- _ACTIVITY_
Of all the lines in this material, how many have the word "panel"? Give only the number.

::::

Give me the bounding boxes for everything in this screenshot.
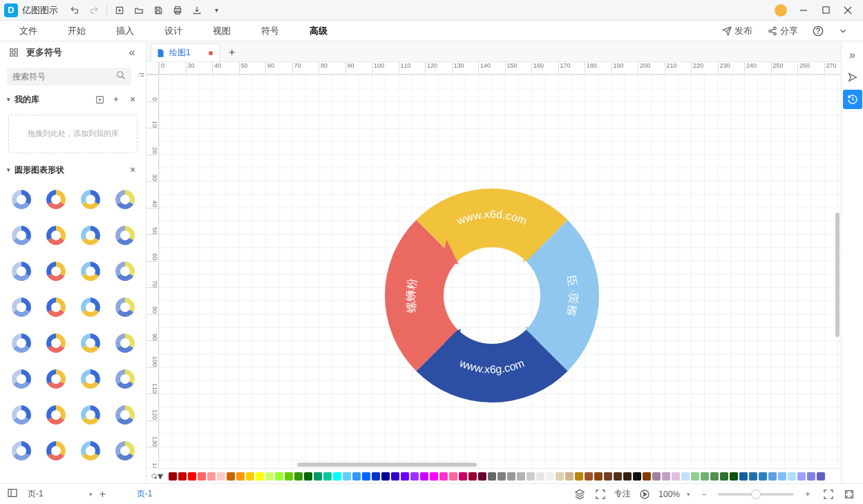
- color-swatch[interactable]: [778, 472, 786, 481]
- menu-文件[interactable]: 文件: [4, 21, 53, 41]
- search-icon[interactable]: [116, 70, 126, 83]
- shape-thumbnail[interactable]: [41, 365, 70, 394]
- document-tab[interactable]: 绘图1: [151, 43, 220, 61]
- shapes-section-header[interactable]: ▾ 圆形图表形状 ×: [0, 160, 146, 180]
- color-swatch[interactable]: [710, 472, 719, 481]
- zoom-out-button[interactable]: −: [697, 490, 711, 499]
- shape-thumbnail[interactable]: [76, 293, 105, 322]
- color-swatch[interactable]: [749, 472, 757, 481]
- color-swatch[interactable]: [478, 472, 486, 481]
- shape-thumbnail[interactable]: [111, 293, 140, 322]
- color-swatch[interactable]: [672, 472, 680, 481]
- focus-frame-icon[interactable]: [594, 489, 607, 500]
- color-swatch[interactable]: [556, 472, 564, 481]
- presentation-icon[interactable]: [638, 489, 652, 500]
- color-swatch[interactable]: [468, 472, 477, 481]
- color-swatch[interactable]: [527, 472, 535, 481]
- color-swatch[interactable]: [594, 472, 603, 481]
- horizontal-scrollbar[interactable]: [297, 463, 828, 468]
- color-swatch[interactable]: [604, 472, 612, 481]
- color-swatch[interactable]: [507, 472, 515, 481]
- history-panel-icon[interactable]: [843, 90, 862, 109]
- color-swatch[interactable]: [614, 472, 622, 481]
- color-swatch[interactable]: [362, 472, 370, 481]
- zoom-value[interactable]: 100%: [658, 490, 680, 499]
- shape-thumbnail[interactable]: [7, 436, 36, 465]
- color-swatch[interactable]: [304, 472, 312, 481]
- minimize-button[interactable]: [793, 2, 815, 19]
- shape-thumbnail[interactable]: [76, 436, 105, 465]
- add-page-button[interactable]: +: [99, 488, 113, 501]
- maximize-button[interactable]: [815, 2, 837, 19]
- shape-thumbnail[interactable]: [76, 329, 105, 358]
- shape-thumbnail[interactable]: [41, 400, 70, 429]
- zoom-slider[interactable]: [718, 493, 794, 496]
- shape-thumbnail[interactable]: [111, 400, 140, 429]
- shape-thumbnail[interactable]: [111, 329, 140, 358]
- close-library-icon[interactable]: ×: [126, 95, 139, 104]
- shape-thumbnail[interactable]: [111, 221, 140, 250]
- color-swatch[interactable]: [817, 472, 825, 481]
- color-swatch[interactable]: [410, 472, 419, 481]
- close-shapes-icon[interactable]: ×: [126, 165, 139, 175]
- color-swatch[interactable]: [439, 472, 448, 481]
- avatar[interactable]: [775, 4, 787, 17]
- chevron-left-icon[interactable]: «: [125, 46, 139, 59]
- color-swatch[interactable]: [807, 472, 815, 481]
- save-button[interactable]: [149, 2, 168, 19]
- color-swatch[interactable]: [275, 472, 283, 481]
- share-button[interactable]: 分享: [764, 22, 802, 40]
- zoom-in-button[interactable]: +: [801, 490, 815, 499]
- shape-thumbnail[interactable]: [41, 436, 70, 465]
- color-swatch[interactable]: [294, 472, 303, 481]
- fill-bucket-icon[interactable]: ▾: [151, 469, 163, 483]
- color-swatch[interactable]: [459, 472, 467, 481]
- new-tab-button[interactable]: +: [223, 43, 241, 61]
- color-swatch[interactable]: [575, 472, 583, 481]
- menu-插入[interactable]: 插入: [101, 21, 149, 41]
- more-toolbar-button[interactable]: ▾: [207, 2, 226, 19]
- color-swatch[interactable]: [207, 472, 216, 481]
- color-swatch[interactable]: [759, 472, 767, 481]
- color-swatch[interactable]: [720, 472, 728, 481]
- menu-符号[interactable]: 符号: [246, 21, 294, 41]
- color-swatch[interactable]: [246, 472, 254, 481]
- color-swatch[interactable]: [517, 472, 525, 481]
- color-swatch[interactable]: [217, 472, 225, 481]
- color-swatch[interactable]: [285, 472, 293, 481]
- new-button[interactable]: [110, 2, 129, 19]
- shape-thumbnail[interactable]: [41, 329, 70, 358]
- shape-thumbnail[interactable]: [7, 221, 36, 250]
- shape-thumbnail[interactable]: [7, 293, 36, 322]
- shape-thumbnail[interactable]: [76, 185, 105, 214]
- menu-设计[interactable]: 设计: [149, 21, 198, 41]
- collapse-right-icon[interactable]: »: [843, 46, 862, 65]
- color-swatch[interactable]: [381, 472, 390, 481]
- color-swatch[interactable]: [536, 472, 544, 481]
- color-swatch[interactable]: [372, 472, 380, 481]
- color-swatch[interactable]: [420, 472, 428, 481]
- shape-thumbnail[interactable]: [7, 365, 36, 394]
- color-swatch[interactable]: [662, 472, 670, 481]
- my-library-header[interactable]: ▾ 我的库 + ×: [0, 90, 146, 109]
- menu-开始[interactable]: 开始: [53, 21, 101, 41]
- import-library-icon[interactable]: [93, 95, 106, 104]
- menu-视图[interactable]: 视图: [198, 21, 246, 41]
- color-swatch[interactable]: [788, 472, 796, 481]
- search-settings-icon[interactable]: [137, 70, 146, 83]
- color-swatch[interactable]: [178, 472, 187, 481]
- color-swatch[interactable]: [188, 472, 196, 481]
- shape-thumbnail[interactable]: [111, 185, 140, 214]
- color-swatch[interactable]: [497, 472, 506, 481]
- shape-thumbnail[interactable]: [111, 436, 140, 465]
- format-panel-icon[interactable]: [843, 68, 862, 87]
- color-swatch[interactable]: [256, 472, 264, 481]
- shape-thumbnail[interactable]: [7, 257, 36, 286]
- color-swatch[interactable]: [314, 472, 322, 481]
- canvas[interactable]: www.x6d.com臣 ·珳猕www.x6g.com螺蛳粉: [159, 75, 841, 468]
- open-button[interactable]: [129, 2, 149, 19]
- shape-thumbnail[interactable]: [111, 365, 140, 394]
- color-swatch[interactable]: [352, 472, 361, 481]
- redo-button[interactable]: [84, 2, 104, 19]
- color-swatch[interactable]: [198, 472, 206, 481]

::::

- _TASK ANSWER_
2